• _ABOUT THIS EXERCISE_:
Tally the lines containing "phpBB" in this data. Respond with the tally alone.
┌──
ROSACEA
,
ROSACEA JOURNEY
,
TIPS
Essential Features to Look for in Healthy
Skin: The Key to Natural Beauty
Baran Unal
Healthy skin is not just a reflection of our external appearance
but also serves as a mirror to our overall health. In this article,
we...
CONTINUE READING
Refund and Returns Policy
└──
┌──
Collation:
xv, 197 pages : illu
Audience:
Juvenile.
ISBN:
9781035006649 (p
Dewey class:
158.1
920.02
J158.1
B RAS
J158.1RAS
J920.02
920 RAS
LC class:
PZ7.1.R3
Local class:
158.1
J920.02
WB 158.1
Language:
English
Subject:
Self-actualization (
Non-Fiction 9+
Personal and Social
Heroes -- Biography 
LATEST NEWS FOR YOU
└──
┌──
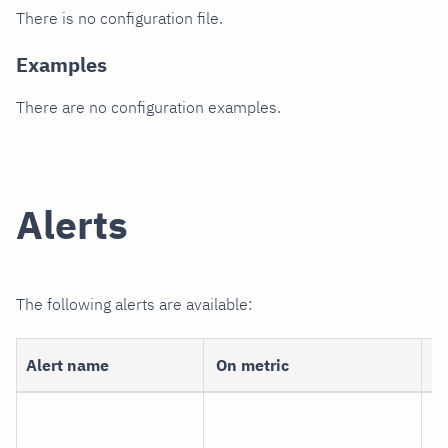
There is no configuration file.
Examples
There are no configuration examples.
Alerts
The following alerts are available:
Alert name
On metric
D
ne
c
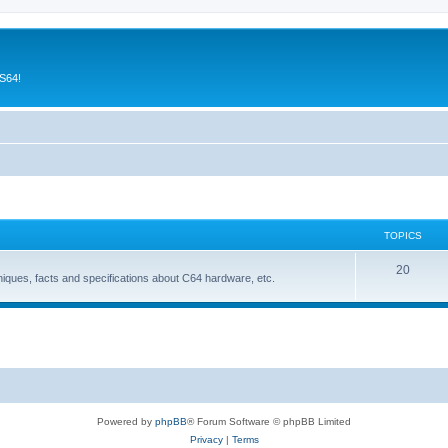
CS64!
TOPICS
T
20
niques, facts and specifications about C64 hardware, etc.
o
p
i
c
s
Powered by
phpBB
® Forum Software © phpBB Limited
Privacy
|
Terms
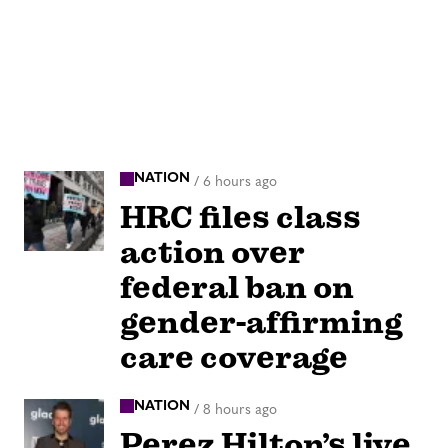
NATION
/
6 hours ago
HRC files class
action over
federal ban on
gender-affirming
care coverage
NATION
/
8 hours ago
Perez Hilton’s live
└──
• _ANSWER SECTION_:
2